▸ **TASK OBJECTIVE**
Copy every line below where the string "importante" is found.
....
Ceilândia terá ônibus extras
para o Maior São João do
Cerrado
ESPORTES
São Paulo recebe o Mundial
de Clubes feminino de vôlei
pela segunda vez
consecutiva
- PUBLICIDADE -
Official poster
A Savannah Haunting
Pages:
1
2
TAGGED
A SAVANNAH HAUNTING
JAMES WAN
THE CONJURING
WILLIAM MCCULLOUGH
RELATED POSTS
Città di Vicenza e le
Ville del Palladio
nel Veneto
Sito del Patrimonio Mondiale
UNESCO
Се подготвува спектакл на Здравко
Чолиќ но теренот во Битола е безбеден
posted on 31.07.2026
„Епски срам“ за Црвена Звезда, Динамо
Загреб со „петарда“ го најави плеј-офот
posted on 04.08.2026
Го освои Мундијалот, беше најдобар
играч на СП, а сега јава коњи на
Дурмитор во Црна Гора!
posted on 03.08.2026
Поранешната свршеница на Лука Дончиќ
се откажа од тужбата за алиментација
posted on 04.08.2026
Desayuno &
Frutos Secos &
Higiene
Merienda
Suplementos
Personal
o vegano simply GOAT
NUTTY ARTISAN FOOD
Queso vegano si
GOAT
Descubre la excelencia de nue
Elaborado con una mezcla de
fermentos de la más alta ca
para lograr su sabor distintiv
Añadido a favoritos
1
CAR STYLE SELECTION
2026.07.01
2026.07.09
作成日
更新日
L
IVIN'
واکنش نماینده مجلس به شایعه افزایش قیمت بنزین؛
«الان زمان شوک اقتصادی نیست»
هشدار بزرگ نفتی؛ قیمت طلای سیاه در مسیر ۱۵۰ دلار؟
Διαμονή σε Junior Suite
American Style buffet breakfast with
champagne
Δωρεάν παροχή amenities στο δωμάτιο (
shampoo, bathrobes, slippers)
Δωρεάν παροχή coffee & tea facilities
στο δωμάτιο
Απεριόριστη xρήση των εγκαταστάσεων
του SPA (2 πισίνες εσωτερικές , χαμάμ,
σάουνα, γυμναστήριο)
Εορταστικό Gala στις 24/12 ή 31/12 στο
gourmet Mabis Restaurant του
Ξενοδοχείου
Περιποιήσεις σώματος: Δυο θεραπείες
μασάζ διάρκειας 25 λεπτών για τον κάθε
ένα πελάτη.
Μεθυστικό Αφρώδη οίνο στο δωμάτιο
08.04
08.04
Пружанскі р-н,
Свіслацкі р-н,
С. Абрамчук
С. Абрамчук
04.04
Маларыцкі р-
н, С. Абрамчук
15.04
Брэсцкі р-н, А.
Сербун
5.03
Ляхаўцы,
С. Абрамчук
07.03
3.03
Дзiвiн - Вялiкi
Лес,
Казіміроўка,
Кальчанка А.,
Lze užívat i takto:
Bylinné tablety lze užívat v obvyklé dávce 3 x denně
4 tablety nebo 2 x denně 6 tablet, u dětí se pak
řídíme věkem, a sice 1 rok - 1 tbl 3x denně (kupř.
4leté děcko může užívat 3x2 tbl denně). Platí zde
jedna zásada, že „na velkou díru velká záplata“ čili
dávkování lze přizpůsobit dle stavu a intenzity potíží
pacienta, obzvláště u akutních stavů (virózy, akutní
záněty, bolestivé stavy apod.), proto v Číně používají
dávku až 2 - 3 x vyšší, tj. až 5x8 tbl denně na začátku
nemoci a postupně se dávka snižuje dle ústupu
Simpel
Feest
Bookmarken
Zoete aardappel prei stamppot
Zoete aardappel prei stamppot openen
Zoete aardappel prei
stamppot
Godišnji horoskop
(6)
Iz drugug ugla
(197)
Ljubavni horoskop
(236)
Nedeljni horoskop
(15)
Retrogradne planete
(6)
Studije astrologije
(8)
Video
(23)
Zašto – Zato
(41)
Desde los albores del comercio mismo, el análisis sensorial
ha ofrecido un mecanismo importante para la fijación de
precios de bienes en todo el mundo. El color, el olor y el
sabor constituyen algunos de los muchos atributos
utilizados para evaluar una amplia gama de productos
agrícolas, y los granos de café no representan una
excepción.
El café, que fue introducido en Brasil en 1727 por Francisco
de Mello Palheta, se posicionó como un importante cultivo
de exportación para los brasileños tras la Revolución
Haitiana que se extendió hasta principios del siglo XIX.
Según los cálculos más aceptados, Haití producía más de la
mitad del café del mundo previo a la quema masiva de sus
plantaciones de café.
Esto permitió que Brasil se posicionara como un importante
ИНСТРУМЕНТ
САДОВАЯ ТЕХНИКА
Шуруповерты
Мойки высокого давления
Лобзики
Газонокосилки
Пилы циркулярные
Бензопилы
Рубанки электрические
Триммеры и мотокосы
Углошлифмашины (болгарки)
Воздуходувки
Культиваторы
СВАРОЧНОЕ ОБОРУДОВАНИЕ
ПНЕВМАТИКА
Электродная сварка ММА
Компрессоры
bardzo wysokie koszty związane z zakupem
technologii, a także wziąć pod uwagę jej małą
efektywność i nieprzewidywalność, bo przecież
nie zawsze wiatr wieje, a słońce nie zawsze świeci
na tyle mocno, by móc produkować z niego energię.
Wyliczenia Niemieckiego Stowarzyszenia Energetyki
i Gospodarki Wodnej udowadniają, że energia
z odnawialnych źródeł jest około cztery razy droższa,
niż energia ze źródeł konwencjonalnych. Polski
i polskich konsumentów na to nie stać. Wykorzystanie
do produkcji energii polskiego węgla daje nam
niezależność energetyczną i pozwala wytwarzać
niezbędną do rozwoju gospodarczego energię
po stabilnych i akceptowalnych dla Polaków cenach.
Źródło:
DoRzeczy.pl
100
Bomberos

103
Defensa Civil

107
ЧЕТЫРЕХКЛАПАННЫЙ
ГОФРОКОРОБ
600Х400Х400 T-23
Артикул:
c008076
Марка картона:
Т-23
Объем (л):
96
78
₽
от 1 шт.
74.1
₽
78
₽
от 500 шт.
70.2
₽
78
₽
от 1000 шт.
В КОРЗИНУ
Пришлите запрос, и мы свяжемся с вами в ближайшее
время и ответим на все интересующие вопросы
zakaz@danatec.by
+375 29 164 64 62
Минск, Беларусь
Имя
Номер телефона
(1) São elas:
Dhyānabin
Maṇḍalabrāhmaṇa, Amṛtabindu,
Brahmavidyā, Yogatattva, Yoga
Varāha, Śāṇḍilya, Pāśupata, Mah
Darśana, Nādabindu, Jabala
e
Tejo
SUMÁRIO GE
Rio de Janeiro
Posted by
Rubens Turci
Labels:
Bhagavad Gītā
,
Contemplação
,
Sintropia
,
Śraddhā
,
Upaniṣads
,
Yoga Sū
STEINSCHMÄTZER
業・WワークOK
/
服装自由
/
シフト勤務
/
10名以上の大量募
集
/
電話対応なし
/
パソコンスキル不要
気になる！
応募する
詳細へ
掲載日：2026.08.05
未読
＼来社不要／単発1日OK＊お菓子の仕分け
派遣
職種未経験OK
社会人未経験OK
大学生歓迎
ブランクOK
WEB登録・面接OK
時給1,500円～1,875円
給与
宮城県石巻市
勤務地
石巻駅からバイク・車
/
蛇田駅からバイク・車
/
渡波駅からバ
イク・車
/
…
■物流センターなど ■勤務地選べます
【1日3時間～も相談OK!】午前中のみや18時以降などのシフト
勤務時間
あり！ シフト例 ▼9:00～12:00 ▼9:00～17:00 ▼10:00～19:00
....
▸ **WRITTEN SOLUTION**
ha ofrecido un mecanismo importante para la fijación de
de Mello Palheta, se posicionó como un importante cultivo
Esto permitió que Brasil se posicionara como un importante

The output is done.